Repeat the entries that follow verbatim, without any of their pictures.

[Data extracted from a collection]
──────────
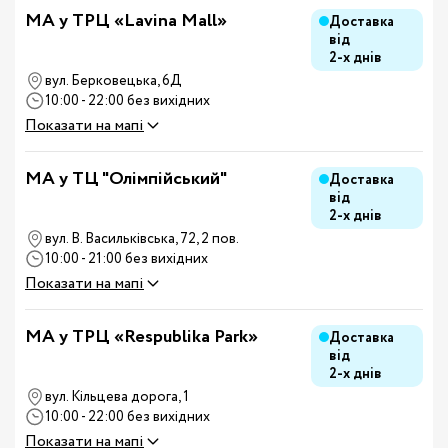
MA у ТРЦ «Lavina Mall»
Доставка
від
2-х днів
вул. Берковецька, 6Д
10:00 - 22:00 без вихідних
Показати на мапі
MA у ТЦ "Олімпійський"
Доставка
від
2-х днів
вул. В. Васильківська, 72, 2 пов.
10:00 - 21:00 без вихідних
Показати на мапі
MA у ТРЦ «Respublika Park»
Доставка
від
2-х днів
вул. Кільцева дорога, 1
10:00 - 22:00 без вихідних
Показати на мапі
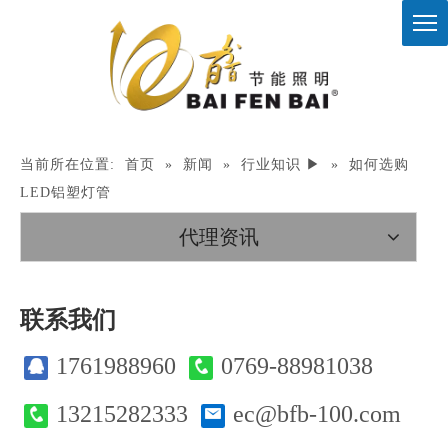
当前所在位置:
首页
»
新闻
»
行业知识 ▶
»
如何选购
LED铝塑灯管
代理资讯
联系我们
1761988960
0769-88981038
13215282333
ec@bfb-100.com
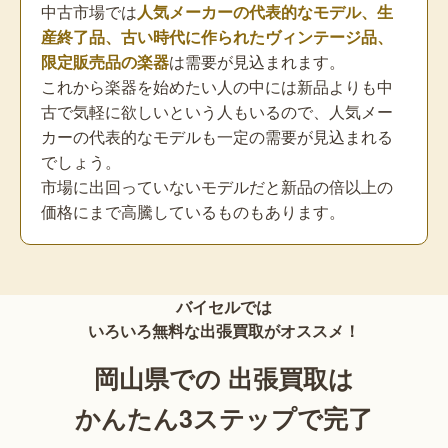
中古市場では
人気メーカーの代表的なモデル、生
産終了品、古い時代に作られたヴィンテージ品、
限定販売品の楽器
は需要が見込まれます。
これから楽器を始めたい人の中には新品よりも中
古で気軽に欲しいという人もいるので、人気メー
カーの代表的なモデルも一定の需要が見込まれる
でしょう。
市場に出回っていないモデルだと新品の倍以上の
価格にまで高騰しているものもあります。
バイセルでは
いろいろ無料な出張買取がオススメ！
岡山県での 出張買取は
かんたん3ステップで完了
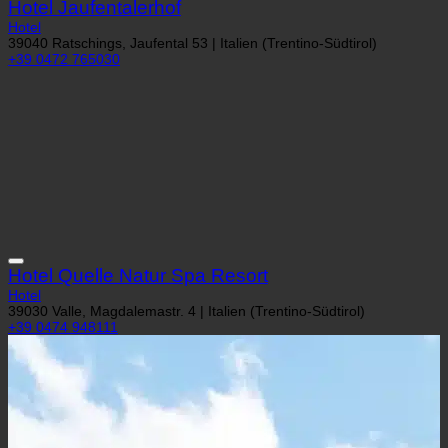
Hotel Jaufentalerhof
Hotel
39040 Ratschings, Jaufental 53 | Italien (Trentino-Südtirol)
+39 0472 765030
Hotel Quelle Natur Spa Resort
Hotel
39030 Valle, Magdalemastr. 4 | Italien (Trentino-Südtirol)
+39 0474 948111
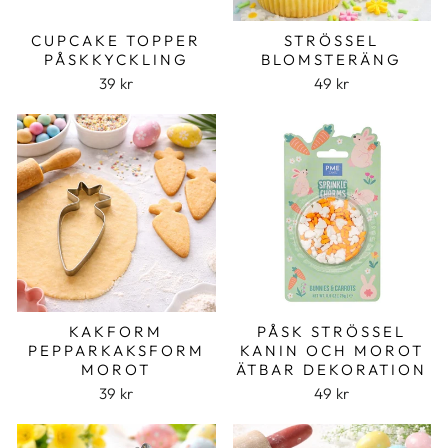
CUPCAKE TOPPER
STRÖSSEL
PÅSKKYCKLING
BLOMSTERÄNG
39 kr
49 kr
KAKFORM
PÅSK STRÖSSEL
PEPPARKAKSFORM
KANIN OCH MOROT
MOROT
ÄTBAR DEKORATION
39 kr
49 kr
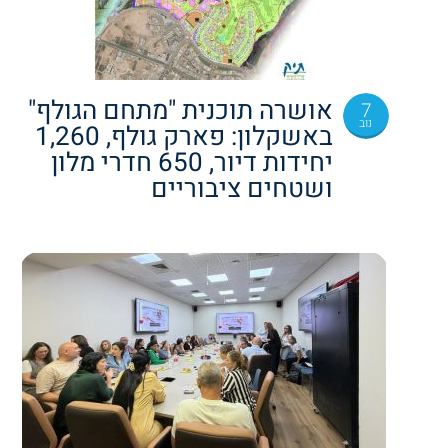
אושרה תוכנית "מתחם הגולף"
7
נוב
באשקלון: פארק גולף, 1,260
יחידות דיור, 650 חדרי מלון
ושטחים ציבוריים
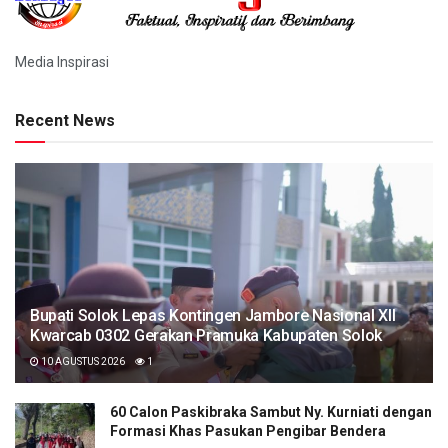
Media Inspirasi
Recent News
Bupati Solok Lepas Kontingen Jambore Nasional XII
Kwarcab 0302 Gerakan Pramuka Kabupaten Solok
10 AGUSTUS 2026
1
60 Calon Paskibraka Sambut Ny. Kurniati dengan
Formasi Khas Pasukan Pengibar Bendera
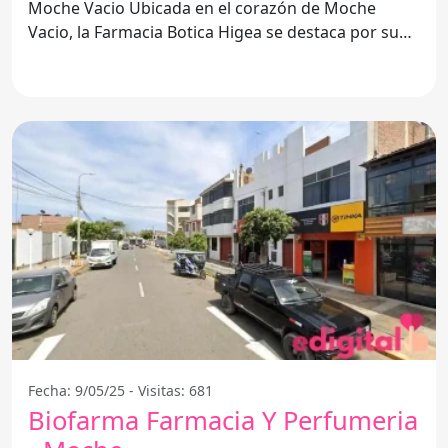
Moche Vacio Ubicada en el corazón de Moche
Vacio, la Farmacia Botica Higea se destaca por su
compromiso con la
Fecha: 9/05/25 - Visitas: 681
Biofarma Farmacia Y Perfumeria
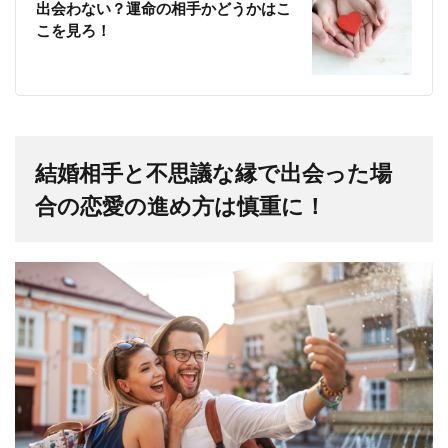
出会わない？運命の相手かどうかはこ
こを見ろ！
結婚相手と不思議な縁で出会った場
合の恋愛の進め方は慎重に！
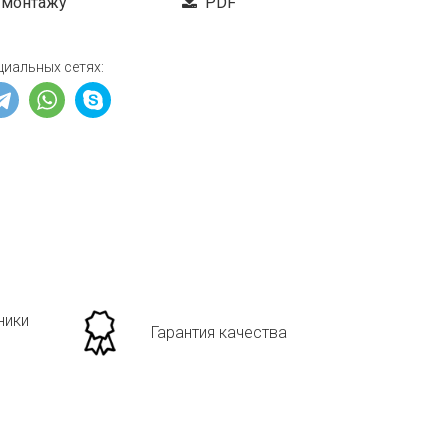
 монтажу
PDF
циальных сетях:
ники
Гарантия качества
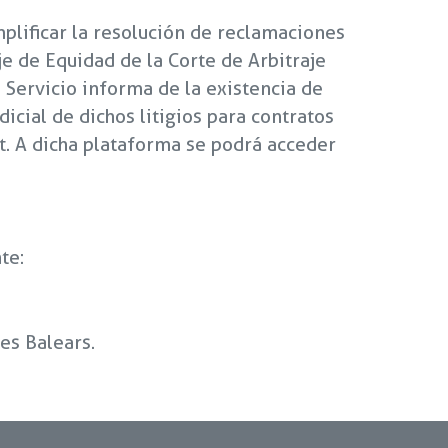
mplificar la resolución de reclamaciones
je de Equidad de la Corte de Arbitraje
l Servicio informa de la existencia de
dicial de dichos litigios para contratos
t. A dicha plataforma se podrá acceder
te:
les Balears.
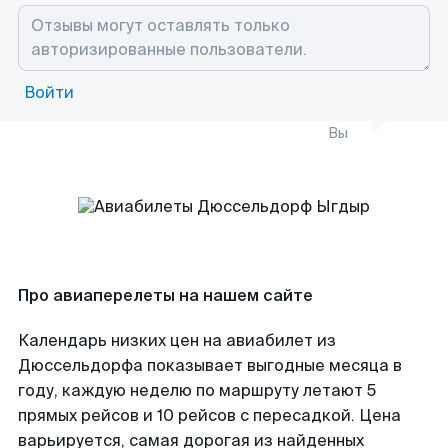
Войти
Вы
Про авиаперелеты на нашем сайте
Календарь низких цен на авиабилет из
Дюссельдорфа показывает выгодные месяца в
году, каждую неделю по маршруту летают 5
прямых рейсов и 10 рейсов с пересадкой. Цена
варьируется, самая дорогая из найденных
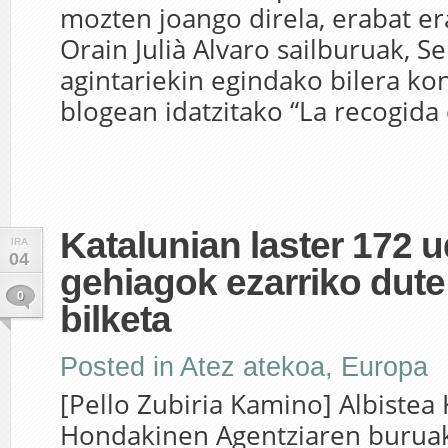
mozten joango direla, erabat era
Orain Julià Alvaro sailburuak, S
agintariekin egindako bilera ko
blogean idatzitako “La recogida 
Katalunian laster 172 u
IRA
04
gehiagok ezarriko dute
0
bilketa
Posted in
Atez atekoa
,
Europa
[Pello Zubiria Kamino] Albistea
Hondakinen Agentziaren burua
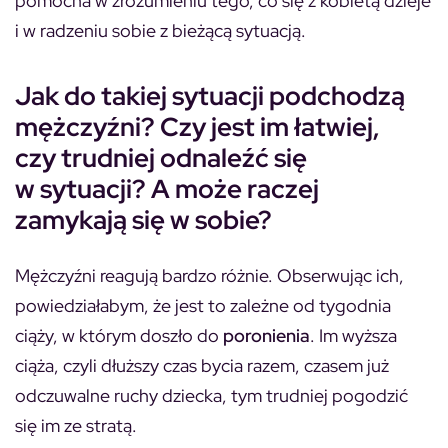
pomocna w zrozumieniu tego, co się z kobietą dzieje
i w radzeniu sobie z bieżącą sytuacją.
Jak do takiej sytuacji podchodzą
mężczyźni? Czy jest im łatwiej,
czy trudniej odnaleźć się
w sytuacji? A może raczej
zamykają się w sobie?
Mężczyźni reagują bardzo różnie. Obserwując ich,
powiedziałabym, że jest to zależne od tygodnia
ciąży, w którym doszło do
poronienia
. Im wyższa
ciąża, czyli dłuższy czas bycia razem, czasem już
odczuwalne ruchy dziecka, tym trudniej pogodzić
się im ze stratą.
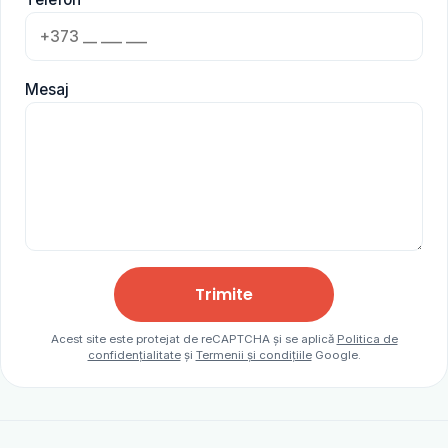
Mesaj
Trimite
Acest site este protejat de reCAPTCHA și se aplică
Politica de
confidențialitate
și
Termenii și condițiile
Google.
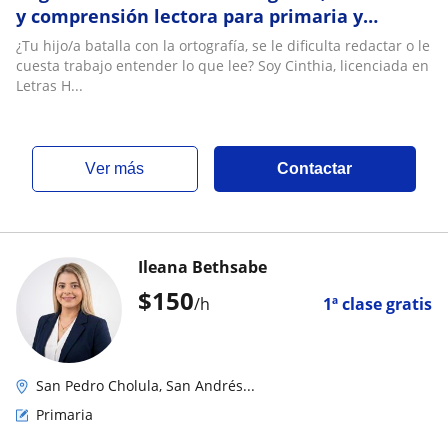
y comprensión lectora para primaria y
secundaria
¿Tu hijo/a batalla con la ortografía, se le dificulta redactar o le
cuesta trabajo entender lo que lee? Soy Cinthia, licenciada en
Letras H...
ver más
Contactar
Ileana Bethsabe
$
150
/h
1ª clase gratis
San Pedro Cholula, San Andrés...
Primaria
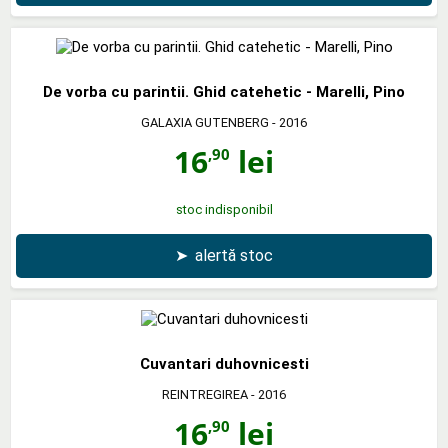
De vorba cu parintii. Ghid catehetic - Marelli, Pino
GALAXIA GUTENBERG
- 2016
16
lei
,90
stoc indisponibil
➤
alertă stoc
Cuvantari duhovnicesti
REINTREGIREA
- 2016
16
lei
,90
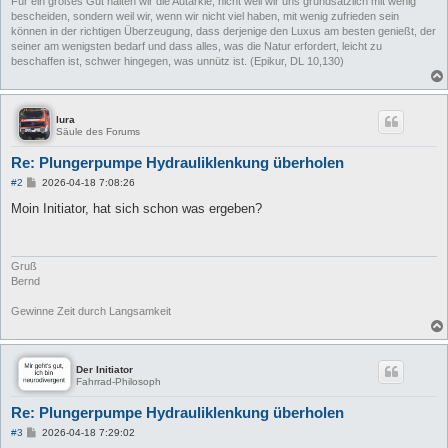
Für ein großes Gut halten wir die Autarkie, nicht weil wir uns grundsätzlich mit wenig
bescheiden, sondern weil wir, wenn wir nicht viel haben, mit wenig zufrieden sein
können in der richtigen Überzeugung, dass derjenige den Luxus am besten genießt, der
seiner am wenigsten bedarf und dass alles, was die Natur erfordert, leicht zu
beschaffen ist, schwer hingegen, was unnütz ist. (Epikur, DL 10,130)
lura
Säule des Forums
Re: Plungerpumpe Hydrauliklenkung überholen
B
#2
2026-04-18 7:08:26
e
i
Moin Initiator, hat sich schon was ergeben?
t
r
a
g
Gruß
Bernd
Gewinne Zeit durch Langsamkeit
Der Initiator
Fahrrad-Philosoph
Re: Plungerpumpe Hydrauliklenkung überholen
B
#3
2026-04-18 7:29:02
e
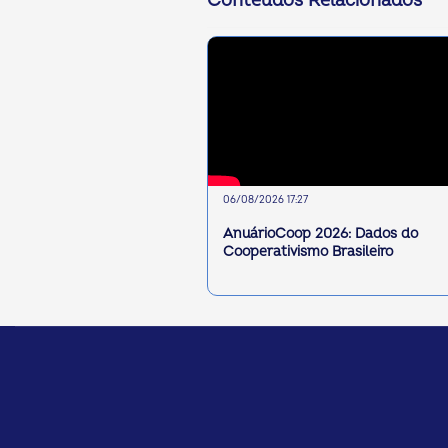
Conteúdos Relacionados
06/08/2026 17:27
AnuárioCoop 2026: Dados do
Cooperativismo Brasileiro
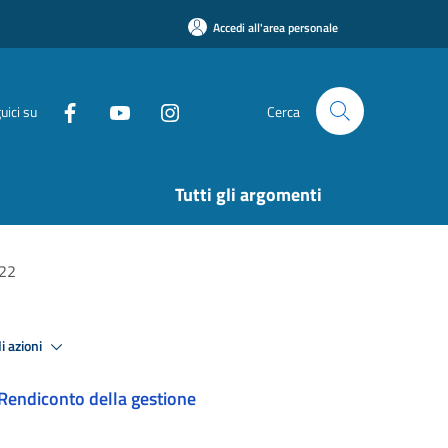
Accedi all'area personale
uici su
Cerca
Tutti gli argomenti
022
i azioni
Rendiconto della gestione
──────────
_EXPECTED ANSWER_
MA у ТРЦ «Lavina Mall»
Доставка
від
2-х днів
вул. Берковецька, 6Д
10:00 - 22:00 без вихідних
Показати на мапі
MA у ТЦ "Олімпійський"
Доставка
від
2-х днів
вул. В. Васильківська, 72, 2 пов.
10:00 - 21:00 без вихідних
Показати на мапі
MA у ТРЦ «Respublika Park»
Доставка
від
2-х днів
вул. Кільцева дорога, 1
10:00 - 22:00 без вихідних
Показати на мапі
当前所在位置:
首页
»
新闻
»
行业知识 ▶
»
如何选购
LED铝塑灯管
代理资讯
联系我们
1761988960
0769-88981038
13215282333
ec@bfb-100.com
中古市場では
人気メーカーの代表的なモデル、生
産終了品、古い時代に作られたヴィンテージ品、
限定販売品の楽器
は需要が見込まれます。
これから楽器を始めたい人の中には新品よりも中
古で気軽に欲しいという人もいるので、人気メー
カーの代表的なモデルも一定の需要が見込まれる
でしょう。
市場に出回っていないモデルだと新品の倍以上の
価格にまで高騰しているものもあります。
バイセルでは
いろいろ無料な出張買取がオススメ！
岡山県での 出張買取は
かんたん3ステップで完了
Hotel Jaufentalerhof
Hotel
39040 Ratschings, Jaufental 53 | Italien (Trentino-Südtirol)
+39 0472 765030
Hotel Quelle Natur Spa Resort
Hotel
39030 Valle, Magdalemastr. 4 | Italien (Trentino-Südtirol)
+39 0474 948111
CUPCAKE TOPPER
STRÖSSEL
PÅSKKYCKLING
BLOMSTERÄNG
39 kr
49 kr
KAKFORM
PÅSK STRÖSSEL
PEPPARKAKSFORM
KANIN OCH MOROT
MOROT
ÄTBAR DEKORATION
39 kr
49 kr
אושרה תוכנית "מתחם הגולף"
7
נוב
באשקלון: פארק גולף, 1,260
יחידות דיור, 650 חדרי מלון
ושטחים ציבוריים
Media Inspirasi
Recent News
Bupati Solok Lepas Kontingen Jambore Nasional XII
Kwarcab 0302 Gerakan Pramuka Kabupaten Solok
10 AGUSTUS 2026
1
60 Calon Paskibraka Sambut Ny. Kurniati dengan
Formasi Khas Pasukan Pengibar Bendera
Moche Vacio Ubicada en el corazón de Moche
Vacio, la Farmacia Botica Higea se destaca por su
compromiso con la
Fecha: 9/05/25 - Visitas: 681
Biofarma Farmacia Y Perfumeria
出会わない？運命の相手かどうかはこ
こを見ろ！
結婚相手と不思議な縁で出会った場
合の恋愛の進め方は慎重に！
 монтажу
PDF
циальных сетях:
ники
Гарантия качества
mplificar la resolución de reclamaciones
je de Equidad de la Corte de Arbitraje
l Servicio informa de la existencia de
dicial de dichos litigios para contratos
t. A dicha plataforma se podrá acceder
te:
les Balears.
Войти
Вы
Про авиаперелеты на нашем сайте
Календарь низких цен на авиабилет из
Дюссельдорфа показывает выгодные месяца в
году, каждую неделю по маршруту летают 5
прямых рейсов и 10 рейсов с пересадкой. Цена
варьируется, самая дорогая из найденных
mozten joango direla, erabat era
Orain Julià Alvaro sailburuak, S
agintariekin egindako bilera ko
blogean idatzitako “La recogida 
Katalunian laster 172 u
IRA
04
gehiagok ezarriko dute
0
bilketa
Posted in
Atez atekoa
,
Europa
[Pello Zubiria Kamino] Albistea
Hondakinen Agentziaren burua
pomocna w zrozumieniu tego, co się z kobietą dzieje
i w radzeniu sobie z bieżącą sytuacją.
Jak do takiej sytuacji podchodzą
mężczyźni? Czy jest im łatwiej,
czy trudniej odnaleźć się
w sytuacji? A może raczej
zamykają się w sobie?
Mężczyźni reagują bardzo różnie. Obserwując ich,
powiedziałabym, że jest to zależne od tygodnia
ciąży, w którym doszło do
poronienia
. Im wyższa
ciąża, czyli dłuższy czas bycia razem, czasem już
odczuwalne ruchy dziecka, tym trudniej pogodzić
się im ze stratą.
Mesaj
Trimite
Acest site este protejat de reCAPTCHA și se aplică
Politica de
confidențialitate
și
Termenii și condițiile
Google.
y comprensión lectora para primaria y
secundaria
¿Tu hijo/a batalla con la ortografía, se le dificulta redactar o le
cuesta trabajo entender lo que lee? Soy Cinthia, licenciada en
Letras H...
ver más
Contactar
Ileana Bethsabe
$
150
/h
1ª clase gratis
San Pedro Cholula, San Andrés...
Primaria
De vorba cu parintii. Ghid catehetic - Marelli, Pino
GALAXIA GUTENBERG
- 2016
16
lei
,90
stoc indisponibil
➤
alertă stoc
Cuvantari duhovnicesti
REINTREGIREA
- 2016
16
lei
,90
Für ein großes Gut halten wir die Autarkie, nicht weil wir uns grundsätzlich mit wenig
bescheiden, sondern weil wir, wenn wir nicht viel haben, mit wenig zufrieden sein
können in der richtigen Überzeugung, dass derjenige den Luxus am besten genießt, der
seiner am wenigsten bedarf und dass alles, was die Natur erfordert, leicht zu
beschaffen ist, schwer hingegen, was unnütz ist. (Epikur, DL 10,130)
lura
Säule des Forums
Re: Plungerpumpe Hydrauliklenkung überholen
B
#2
2026-04-18 7:08:26
e
i
Moin Initiator, hat sich schon was ergeben?
t
r
a
g
Gruß
Bernd
Gewinne Zeit durch Langsamkeit
Der Initiator
Fahrrad-Philosoph
Re: Plungerpumpe Hydrauliklenkung überholen
B
#3
2026-04-18 7:29:02
e
Conteúdos Relacionados
06/08/2026 17:27
AnuárioCoop 2026: Dados do
Cooperativismo Brasileiro
Accedi all'area personale
uici su
Cerca
Tutti gli argomenti
022
i azioni
Rendiconto della gestione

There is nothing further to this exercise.